Top of Extracted material
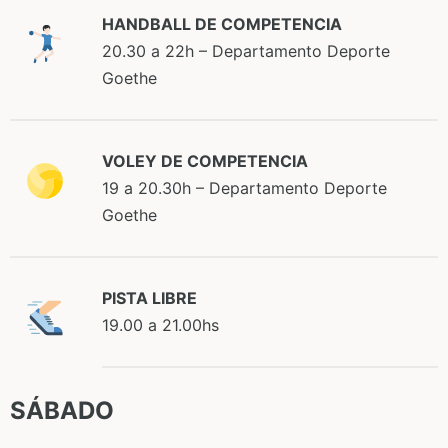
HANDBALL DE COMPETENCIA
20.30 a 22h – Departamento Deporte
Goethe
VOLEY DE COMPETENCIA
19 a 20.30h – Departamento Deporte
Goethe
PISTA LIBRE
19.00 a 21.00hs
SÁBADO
Bottom of Extracted material
Top of Extracted material
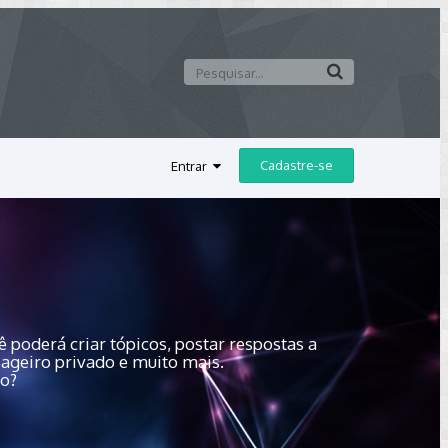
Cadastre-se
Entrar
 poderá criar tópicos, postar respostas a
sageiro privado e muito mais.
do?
Bottom of Extracted material
**Work order**.
A single integer is the expected output: the number of lines in the data that include the word "Deporte".

**Task result**.
2